I developed a panel for my customer to monitor some parameters of their business. Just a few of them are going to be shared with their users.
So, I created a panel in React-Admin and then added two different roles (admin and user) that have access to completely different sections. Obviously, the admin role has higher privileges and more parameters are monitored for this role.
So, I basically copied the code from docs (section Configuring the Auth Provider, src/authProvider.js) and it is working properly. However, I am able to switch among both roles just manually editing the role variable into localStorage.

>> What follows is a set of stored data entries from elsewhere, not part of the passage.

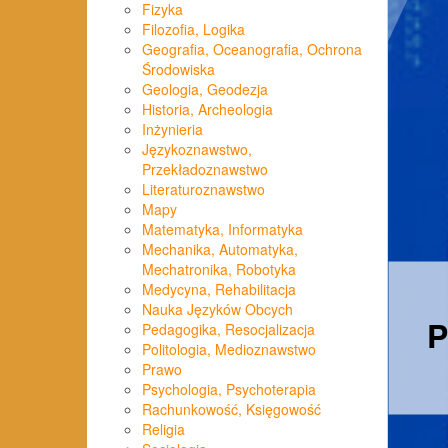
Fizyka
Filozofia, Logika
Geografia, Oceanografia, Ochrona
Środowiska
Geologia, Geodezja
Historia, Archeologia
Inżynieria
Językoznawstwo,
Przekładoznawstwo
Literaturoznawstwo
Mapy
Matematyka, Informatyka
Mechanika, Automatyka,
Mechatronika, Robotyka
Medycyna, Rehabilitacja
Nauka Języków Obcych
Pedagogika, Resocjalizacja
Politologia, Medioznawstwo
Prawo
Psychologia, Psychoterapia
Rachunkowość, Księgowość
Religia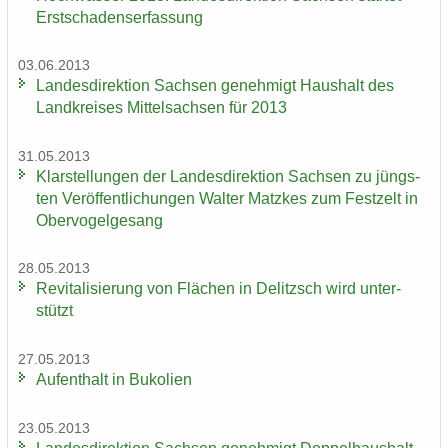
Erst­scha­dens­er­fas­sung
03.06.2013
Lan­des­di­rek­ti­on Sach­sen ge­neh­migt Haus­halt des
Land­krei­ses Mit­tel­sach­sen für 2013
31.05.2013
Klar­stel­lun­gen der Lan­des­di­rek­ti­on Sach­sen zu jüngs­
ten Ver­öf­fent­li­chun­gen Wal­ter Matz­kes zum Fest­zelt in
Ober­vo­gel­ge­sang
28.05.2013
Re­vi­ta­li­sie­rung von Flä­chen in De­litzsch wird un­ter­
stützt
27.05.2013
Auf­ent­halt in Bu­ko­li­en
23.05.2013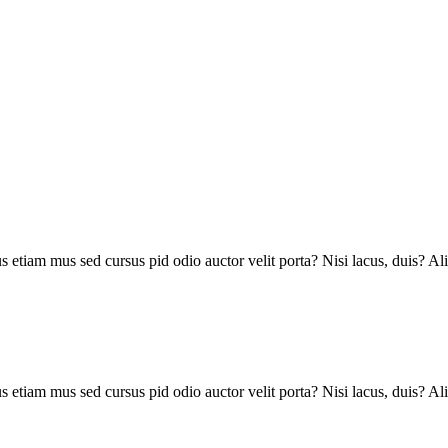
urus etiam mus sed cursus pid odio auctor velit porta? Nisi lacus, duis
urus etiam mus sed cursus pid odio auctor velit porta? Nisi lacus, duis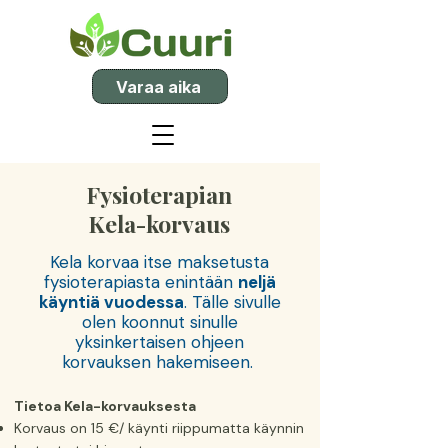
Varaa aika
Fysioterapian
Kela-korvaus
Kela korvaa itse maksetusta
fysioterapiasta enintään
neljä
käyntiä vuodessa
. Tälle sivulle
olen koonnut sinulle
yksinkertaisen ohjeen
korvauksen hakemiseen.
Tietoa Kela-korvauksesta
Korvaus on 15 €/ käynti riippumatta käynnin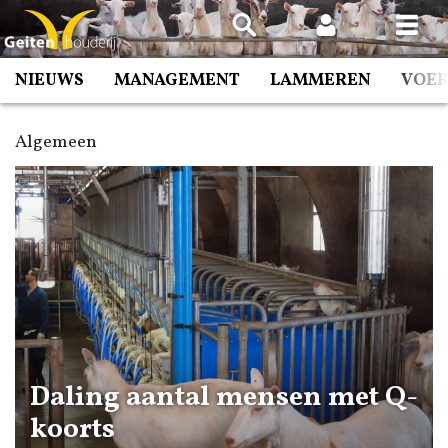
Spring
naar
inhoud
NIEUWS
MANAGEMENT
LAMMEREN
VOE
Algemeen
Daling aantal mensen met Q-
koorts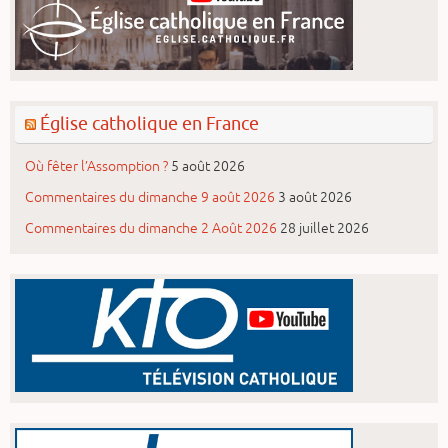
Église catholique en France
Où fêter l’Assomption ?
5 août 2026
Commentaires du dimanche 9 août 2026
3 août 2026
Commentaires du dimanche 2 Août 2026
28 juillet 2026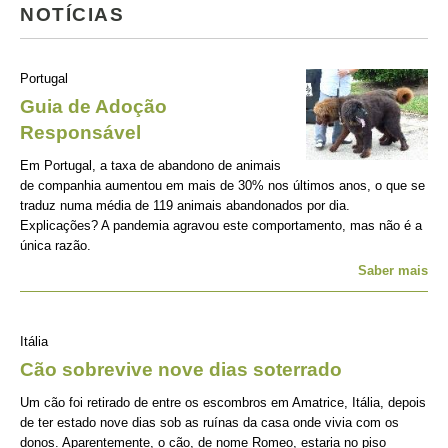
NOTÍCIAS
Portugal
Guia de Adoção
Responsável
Em Portugal, a taxa de abandono de animais
de companhia aumentou em mais de 30% nos últimos anos, o que se
traduz numa média de 119 animais abandonados por dia.
Explicações? A pandemia agravou este comportamento, mas não é a
única razão.
Saber mais
Itália
Cão sobrevive nove dias soterrado
Um cão foi retirado de entre os escombros em Amatrice, Itália, depois
de ter estado nove dias sob as ruínas da casa onde vivia com os
donos. Aparentemente, o cão, de nome Romeo, estaria no piso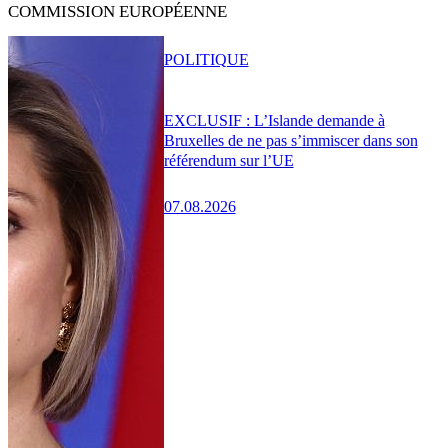
COMMISSION EUROPÉENNE
POLITIQUE
EXCLUSIF : L’Islande demande à
Bruxelles de ne pas s’immiscer dans son
référendum sur l’UE
07.08.2026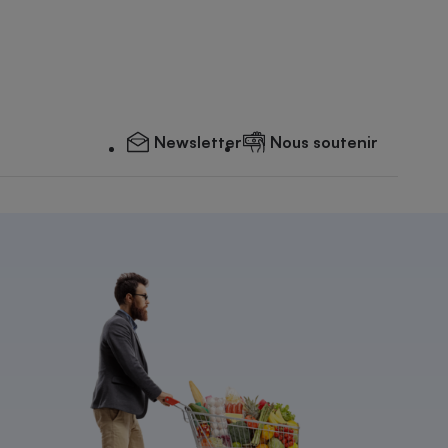
Newsletter
Nous soutenir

I mean, I login as a user, open Dev Tools, go to Local Storage, manually change role=user to role=admin, refresh and I am able to watch sections that are assigned for admin roles.
Am I doing something wrong (which is likely, as this is my first project with React-Admin)? Or could it be a kind of security issue?
I think the problem should be in authProvider.js, but if you consider you need to see any other part of the code, no problem to show it.
Thanks in advance for your help.
If you're not dynamically populating Resources with respect to role its readable and exposes the 'security risks' regardless. One can easily see all the APIs you're talking to and start working on those. All without changing the value in localstorage. However, if your API is not enforcing role checks... well that's a bigger issue. It's bleeding data to anyone who knows the trick. It's trivial to craft requests against a known target after all. (i know validating role on the api somewhat goes against the stateless nature of JWT but it's necessary in many cases, cases like this)
React admin comes with examples, but like all examples they're not telling you to take that to production. You can surely, through code-splitting or dynamically loading resources, make it harder to find information about elevated roles on the frontend, but don't forget about the backend.